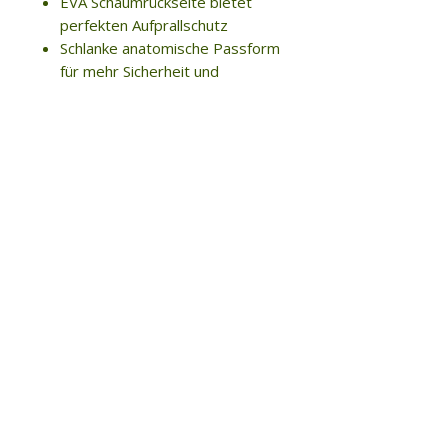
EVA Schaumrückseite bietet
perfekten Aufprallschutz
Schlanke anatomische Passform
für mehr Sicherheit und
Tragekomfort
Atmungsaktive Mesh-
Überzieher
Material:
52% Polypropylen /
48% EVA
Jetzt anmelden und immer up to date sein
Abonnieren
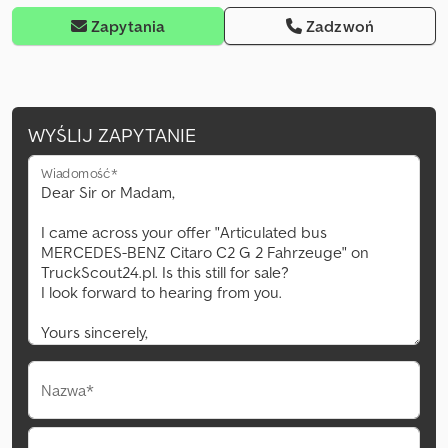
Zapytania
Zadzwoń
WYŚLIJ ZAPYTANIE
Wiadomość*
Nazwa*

==

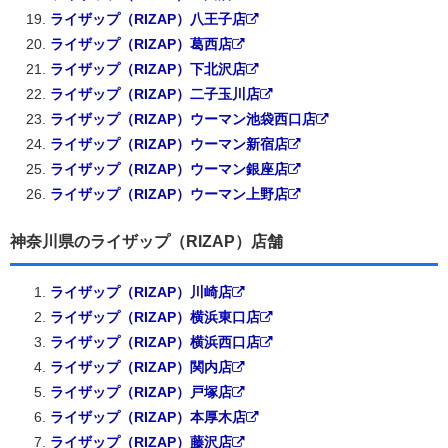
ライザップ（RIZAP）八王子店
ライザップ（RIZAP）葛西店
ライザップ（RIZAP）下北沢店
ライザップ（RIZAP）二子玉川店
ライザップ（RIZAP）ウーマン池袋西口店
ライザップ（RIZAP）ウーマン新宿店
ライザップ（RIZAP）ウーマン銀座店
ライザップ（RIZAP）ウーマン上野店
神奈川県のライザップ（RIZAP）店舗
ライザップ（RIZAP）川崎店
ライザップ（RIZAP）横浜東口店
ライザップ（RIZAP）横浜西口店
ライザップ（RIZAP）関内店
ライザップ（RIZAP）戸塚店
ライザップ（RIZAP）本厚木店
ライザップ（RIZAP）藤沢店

YOUR TASK =>
Please give again the lines above between the line holding "ライザップ（RIZAP）二子玉川店" and the line holding "ライザップ（RIZAP）藤沢店", inclusive, exactly as they are and with nothing added.

RESPONSE TO THIS TASK =>
ライザップ（RIZAP）二子玉川店
ライザップ（RIZAP）ウーマン池袋西口店
ライザップ（RIZAP）ウーマン新宿店
ライザップ（RIZAP）ウーマン銀座店
ライザップ（RIZAP）ウーマン上野店
神奈川県のライザップ（RIZAP）店舗
ライザップ（RIZAP）川崎店
ライザップ（RIZAP）横浜東口店
ライザップ（RIZAP）横浜西口店
ライザップ（RIZAP）関内店
ライザップ（RIZAP）戸塚店
ライザップ（RIZAP）本厚木店
ライザップ（RIZAP）藤沢店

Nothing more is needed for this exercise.